Langer lets loose on cricket ‘soap opera’
JUSTIN Langer admits nobody is banging the door down as he mulls how to fix both Australia's top six and a national batting crisis.
Langer has added Marnus Labuschagne to what is now a 14-man squad for the fourth Test against India.
Labuschagne is expected to take Mitch Marsh's place in the XI that folded in Melbourne, where the tourists retained the Border-Gavaskar trophy by snatching a 2-1 series lead.
Peter Handscomb may also earn a recall for the SCG series finale, although Langer's description of Aaron Finch as "a really good player" and "great in the team" suggests the under-fire opener will be spared the axe.
However, Finch could yet be demoted down the order as Langer and Tim Paine discuss the best plan for Australia to avoid suffering their first Test series loss at home to India.
Regardless of how much Langer tinkers before the fourth Test starts on Thursday, it's clear there are big batting problems that extend beyond the squad.
"Try being a selector at the moment," Langer said. "We've got to be careful not to reward poor performances but … it's not as if the guys are absolutely banging the door down.
"Most of our batters knocking on the door are averaging in the 30s (in the Sheffield Shield)."
Usman Khawaja's century in Dubai remains the only Test hundred scored by any Australian in almost a year, a horror slump that highlights how much the team relied on banned superstars Steve Smith and David Warner.
The top six's collapses of 3-29 and 3-13 in Australia's first innings at the MCG effectively ended their hopes of defeating India in the series.
Steve Waugh and Shane Warne headline the greats to have condemned Cricket Australia for devaluing grade and Shield cricket, a topic covered in The Ethics Centre's independent report.
Langer acknowledged recent results suggest domestic players are not being adequately prepared to make the step up.
"The art of batting, we've got some work to do," Langer said. "Whether it's the system … whether it's something we've got to change in our psyche, I'm not sure. It's something everyone is looking at."
FINCH 'WORKING HARDER THAN EVER'
The former Test opener, renowned for putting a high price on his wicket, seemingly remains adamant Finch can make the cut in Test cricket after a couple of sloppy dismissals.
Langer noted Finch was having a lean run but also highlighted a pivotal 112-run opening stand in Perth that delivered Australia its first Test win since the Cape Town cheating scandal.

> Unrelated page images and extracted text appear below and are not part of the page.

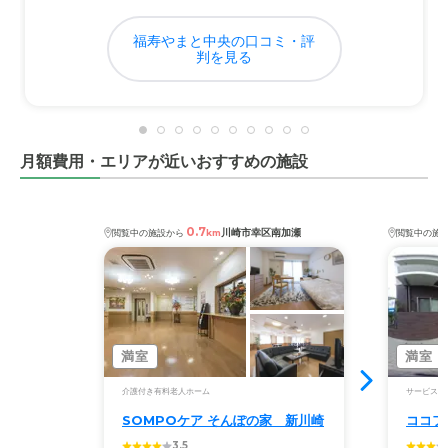
福寿やまと中央の口コミ・評
料金費用について
判を見る
入居時は、今よりもイベントやサービスも多かったと思い
ますが、年々そうしたものが減っています。現在の状況で
は致し方ないのかなと思います。
月額費用・エリアが近いおすすめの施設
0.7
川崎市幸区南加瀬
閲覧中の施設から
km
閲覧中の施
満室
満室
介護付き有料老人ホーム
サービス付
SOMPOケア そんぽの家 新川崎
ココフ
3.5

"He's working harder probably than he's ever worked … he'll be better for this period," Langer said.
"He's the only guy playing all three forms of the game (for Australia) … he's got to somehow recharge his batteries over and over and over again. It's a great challenge."
BANCROFT INTERVIEW ADDS TO 'SOAP OPERA'
Langer was asked about Cameron Bancroft's explosive Boxing Day interview, where the banned opener discussed David Warner's role in the ball-tampering scandal.
Langer labelled the interview a "distraction", adding the continued headlines added to the "soap opera we're in every day".
"I feel like the director of a soap opera," Langer said. "I honestly do."
Bancroft was out for two in his return to domestic cricket in the Perth Scorchers' defeat against Hobart in the Big Bash on Sunday night.
Warner and Steve Smith are eligible to return on March 29.
"Coaching is about man management and looking after people, caring for people, and that was just another distraction last week," Langer said.
"There's a really good process in place that we're going to go through to get the boys back in the team, I liked seeing Cameron play last night."